Jerry, his ticket still in his hand, looked up and saw Danny glancing covetously at it.
“What’ll you take for your ticket?” he asked eagerly. “I’ll give you anything of mine you want.”
“I won’t trade,” replied Jerry, stuffing the ticket into his blouse pocket. “I’m a-goin’ to see the circus.”
Danny made the same proposition to Chris but Chris also refused. There was nothing of Danny’s that could compensate Jerry or Chris for missing the circus, especially when they were right there on the ground with their tickets in their hands.
After the crowd had disappeared—part into the side show, part into the main tent, some to their homes and some to wander about the grounds—Jerry and Chris were debating whether they should go into the big tent at once or wait until time for the main performance, when they observed Danny, who had edged away from them, talking in a low voice to Celia Jane. From the motion of Celia Jane’s head and the entreating position of Danny’s hands, they knew she was refusing some request of his.
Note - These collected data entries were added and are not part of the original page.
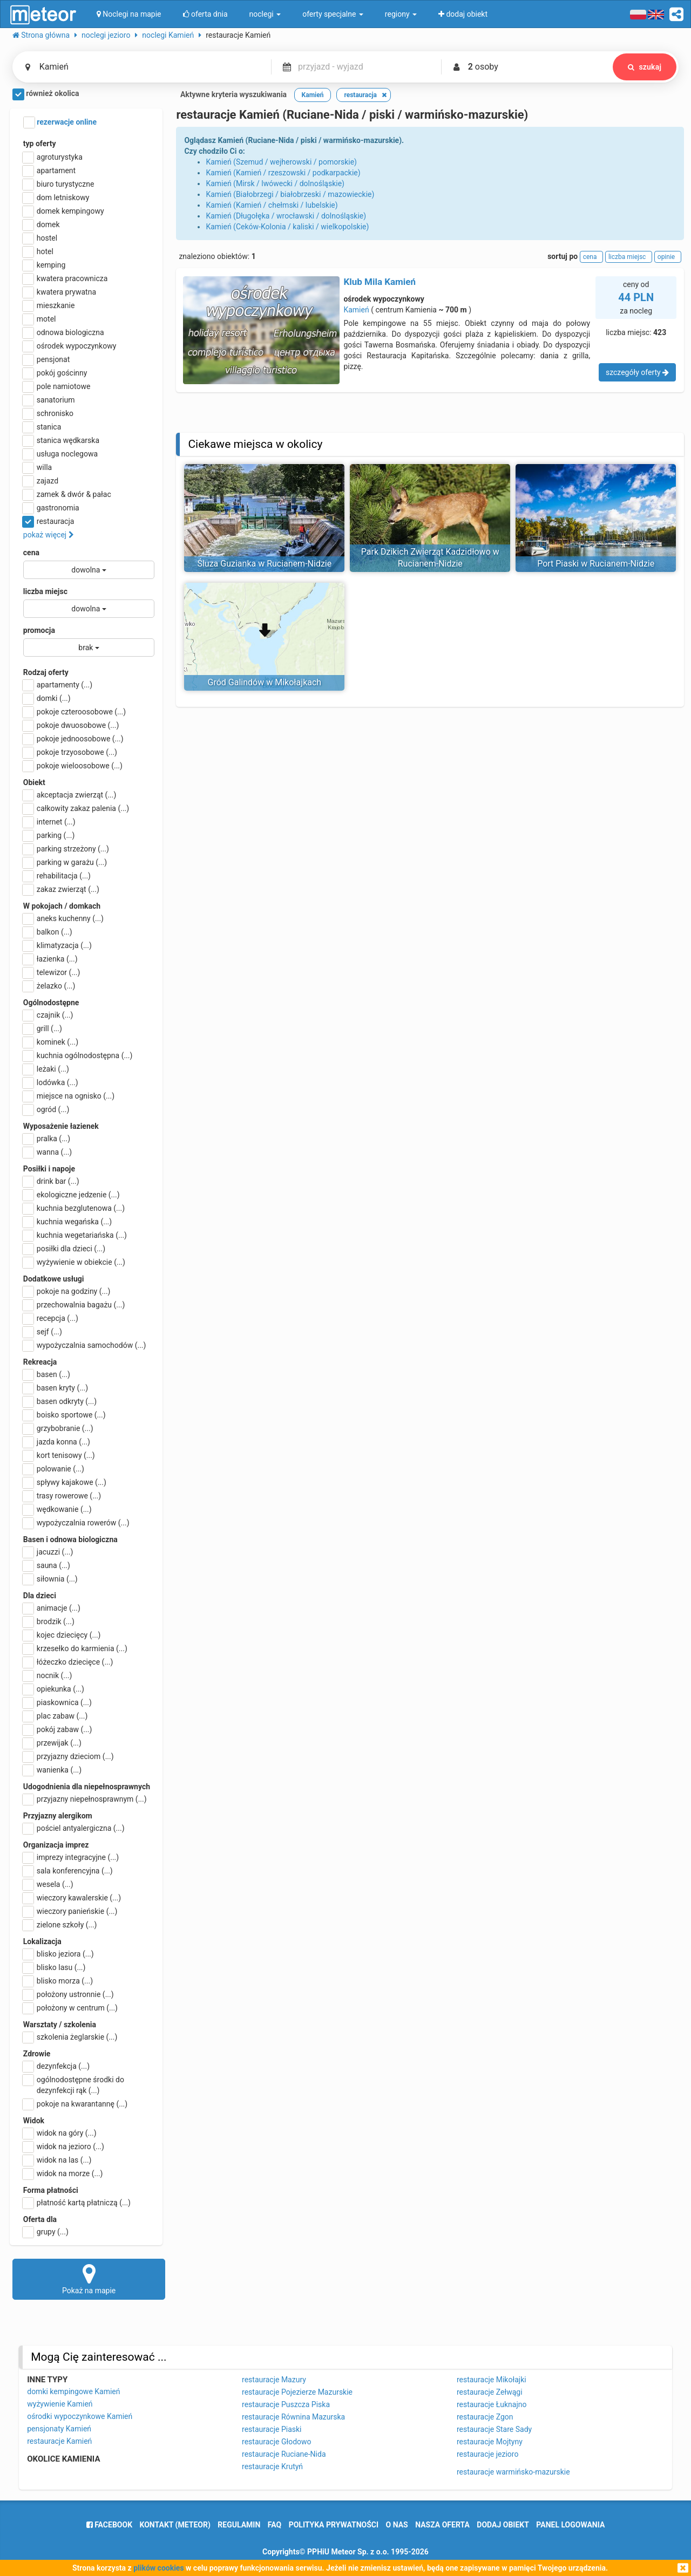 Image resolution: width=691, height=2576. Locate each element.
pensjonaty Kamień (59, 2428)
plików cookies (158, 2568)
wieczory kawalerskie (72, 1897)
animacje (51, 1608)
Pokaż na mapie (89, 2278)
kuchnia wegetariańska (75, 1235)
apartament (49, 170)
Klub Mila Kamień (379, 281)
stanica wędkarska (61, 440)
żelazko (49, 985)
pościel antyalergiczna (74, 1828)
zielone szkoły (60, 1924)
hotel (38, 251)
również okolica (45, 94)
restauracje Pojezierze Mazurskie (297, 2392)
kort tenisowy (59, 1455)
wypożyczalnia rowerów (76, 1522)
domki (47, 698)
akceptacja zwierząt (70, 794)
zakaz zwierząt (61, 889)
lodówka (50, 1082)
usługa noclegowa (60, 453)
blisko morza (58, 1980)
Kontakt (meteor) (175, 2524)
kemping (44, 265)
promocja (39, 630)
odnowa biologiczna (63, 332)
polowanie (53, 1468)
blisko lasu (54, 1967)
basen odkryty (60, 1401)
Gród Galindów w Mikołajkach (265, 682)
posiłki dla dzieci (64, 1248)
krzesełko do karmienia (75, 1648)
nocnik (47, 1675)
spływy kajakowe (64, 1482)
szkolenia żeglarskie (70, 2037)
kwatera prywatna (59, 292)
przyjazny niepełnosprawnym (85, 1799)
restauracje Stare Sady (494, 2429)
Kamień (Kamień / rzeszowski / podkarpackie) (283, 172)
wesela (48, 1884)
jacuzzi (48, 1551)
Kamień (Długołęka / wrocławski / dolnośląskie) (286, 216)
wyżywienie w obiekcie (74, 1262)
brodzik (48, 1621)
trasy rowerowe (62, 1495)
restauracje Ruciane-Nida (284, 2454)
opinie (668, 257)
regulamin (239, 2524)
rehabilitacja (57, 875)
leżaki (46, 1069)
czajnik (48, 1015)
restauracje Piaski (271, 2429)
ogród (46, 1109)
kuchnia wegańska (67, 1221)
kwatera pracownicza (65, 278)
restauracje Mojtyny (490, 2441)
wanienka (52, 1769)
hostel (40, 238)
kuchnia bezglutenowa (74, 1208)
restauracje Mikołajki (491, 2379)
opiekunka (53, 1689)
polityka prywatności (333, 2524)
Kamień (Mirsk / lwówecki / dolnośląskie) (275, 183)
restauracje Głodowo (276, 2441)
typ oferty (39, 143)
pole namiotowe (57, 386)
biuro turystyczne (58, 184)
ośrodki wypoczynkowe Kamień (79, 2416)
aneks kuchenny (63, 918)
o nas (397, 2524)
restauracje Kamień (59, 2441)
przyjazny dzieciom (68, 1756)
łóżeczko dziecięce (68, 1662)
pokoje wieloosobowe (73, 765)
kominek (50, 1042)
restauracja (48, 521)
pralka (46, 1138)
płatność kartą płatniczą (77, 2202)
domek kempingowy (63, 211)
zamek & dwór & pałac (67, 494)
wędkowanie (57, 1509)
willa (37, 467)
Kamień (356, 309)
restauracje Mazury (274, 2379)
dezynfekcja (56, 2066)
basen (46, 1374)
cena (31, 552)
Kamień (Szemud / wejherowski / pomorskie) (281, 162)
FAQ (274, 2524)
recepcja (50, 1318)
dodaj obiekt (503, 2524)
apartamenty (57, 684)
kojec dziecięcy (62, 1635)
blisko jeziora (58, 1953)
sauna (46, 1565)
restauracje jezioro (488, 2454)
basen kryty (55, 1387)
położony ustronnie (68, 1994)
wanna (47, 1152)
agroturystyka (53, 157)
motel (39, 319)
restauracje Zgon (485, 2417)
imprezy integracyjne (71, 1857)
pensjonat (46, 359)
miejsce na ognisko (68, 1096)
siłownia (50, 1578)
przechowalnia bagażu (74, 1304)
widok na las (57, 2160)
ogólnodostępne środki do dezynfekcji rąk (73, 2084)
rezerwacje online (60, 122)
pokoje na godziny (67, 1291)
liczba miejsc (45, 591)
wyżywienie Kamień (59, 2404)
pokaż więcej (48, 534)
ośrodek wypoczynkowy (70, 345)
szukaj (644, 67)
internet (49, 821)
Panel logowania (570, 2524)
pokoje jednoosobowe (73, 738)
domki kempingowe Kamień (73, 2391)
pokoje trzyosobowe (70, 752)
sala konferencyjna (68, 1870)
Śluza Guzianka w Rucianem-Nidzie (264, 563)
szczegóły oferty (637, 372)
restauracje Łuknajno (492, 2404)
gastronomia (51, 507)
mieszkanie (49, 305)
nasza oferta (442, 2524)
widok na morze (63, 2173)
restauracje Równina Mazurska (293, 2417)
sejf (42, 1331)
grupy (46, 2231)
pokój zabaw (57, 1729)
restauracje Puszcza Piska (286, 2404)
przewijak (52, 1742)
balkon (47, 931)
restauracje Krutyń (272, 2466)
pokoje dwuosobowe (71, 725)
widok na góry (60, 2133)
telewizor (51, 972)
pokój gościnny (55, 372)
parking (49, 835)
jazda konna (56, 1441)
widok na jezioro (63, 2146)
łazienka (50, 958)
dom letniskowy (56, 197)
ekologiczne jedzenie (71, 1194)
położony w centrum (70, 2007)
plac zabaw (55, 1715)
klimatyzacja (57, 945)
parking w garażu (65, 862)
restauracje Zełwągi (490, 2392)
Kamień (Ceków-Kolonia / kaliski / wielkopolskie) (287, 226)
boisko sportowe (64, 1414)
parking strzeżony (66, 848)
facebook (109, 2524)
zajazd (40, 480)
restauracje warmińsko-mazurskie (513, 2472)
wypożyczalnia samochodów (84, 1345)
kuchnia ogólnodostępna (78, 1055)
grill (42, 1028)
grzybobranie (58, 1428)
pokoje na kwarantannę (75, 2103)
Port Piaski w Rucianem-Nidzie (595, 563)
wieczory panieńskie (70, 1911)
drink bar (51, 1181)
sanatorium (49, 399)
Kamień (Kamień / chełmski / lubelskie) (271, 205)
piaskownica (57, 1702)
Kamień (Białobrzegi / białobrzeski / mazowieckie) (290, 194)
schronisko (48, 413)
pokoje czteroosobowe (74, 711)
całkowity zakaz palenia (76, 808)
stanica (42, 426)
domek (41, 224) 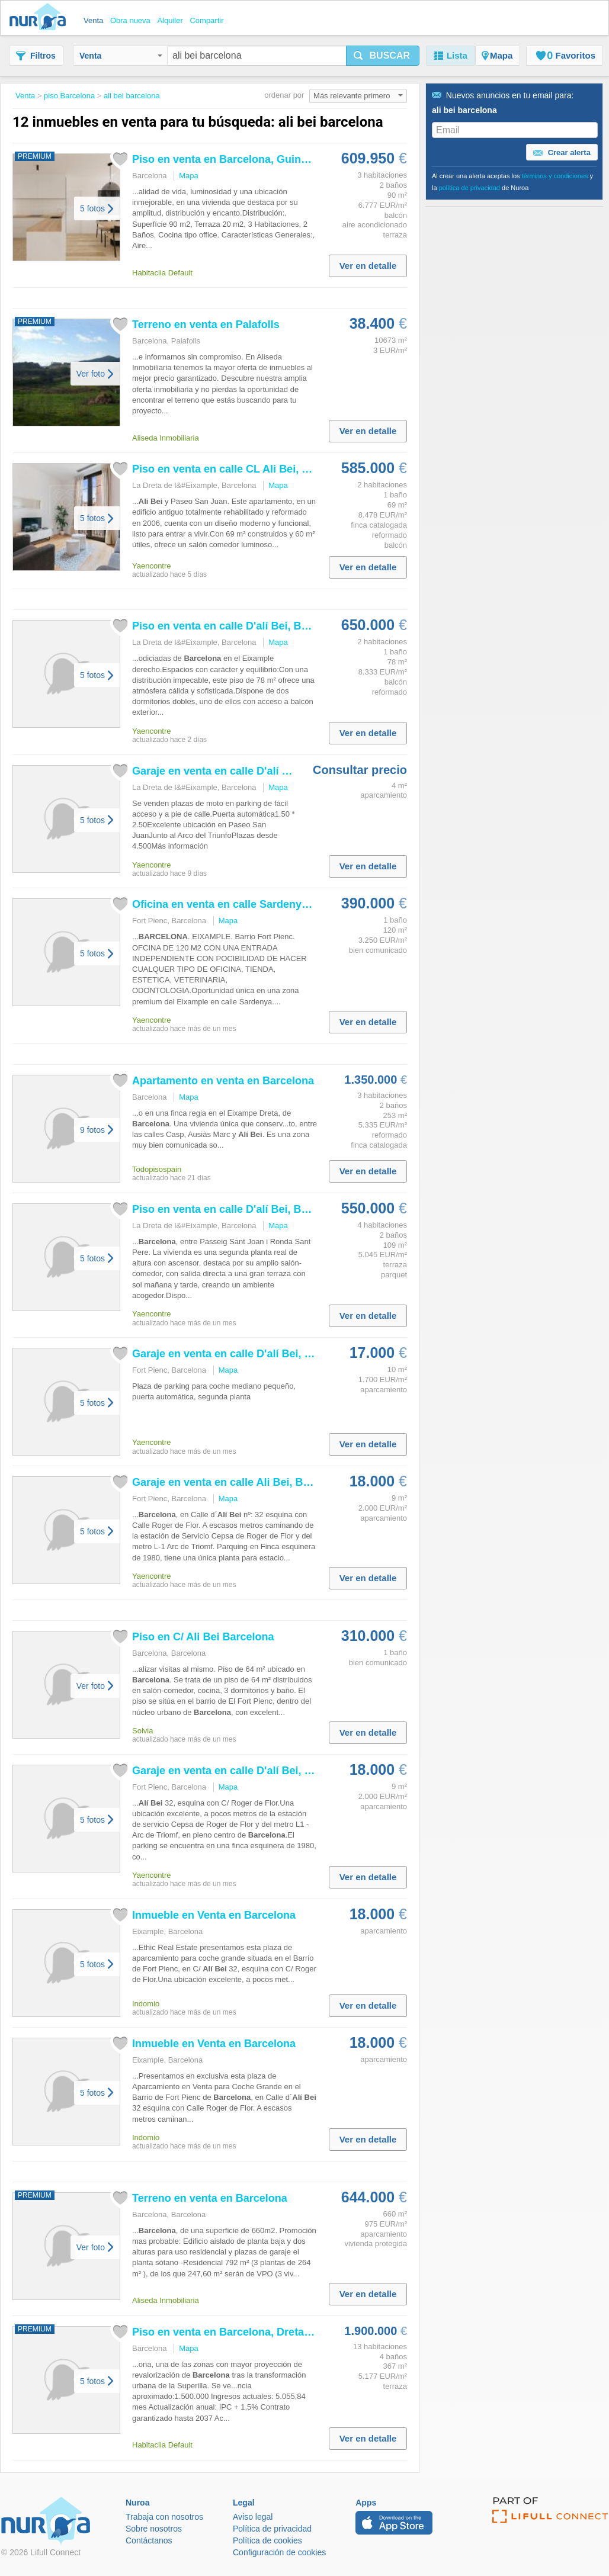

If they had not just then become absorbed in watching some circus employee leading two big, fat, white horses out of a tent they would have seen Celia Jane’s negative shakes of the head become weaker as Danny’s attitude became more and more commanding, and all that occurred afterward might never have happened. But they didn’t look around.
When the horses had disappeared, Jerry spoke:
“They might start early,” he said. “Let’s go in now, Chris.”
“All right, let’s,” Chris replied.
They turned to tell the other Mullarkey children good-by and saw that Celia Jane was crying. Her shoulders shook and she seemed to be in the utmost despair.
“What’s the matter with Celia Jane?” Chris asked.
“I don’t know,” said Nora. “What ails her, Danny?”
“I don’t know,” Danny asserted quickly. “What’re you cryin’ for, Celia Jane?”
“I want to see the circus,” sobbed Celia Jane. She raised her face and there were tears running down it.
“You ain’t got no ticket, have you?” asked Danny. “Nor fifty cents?”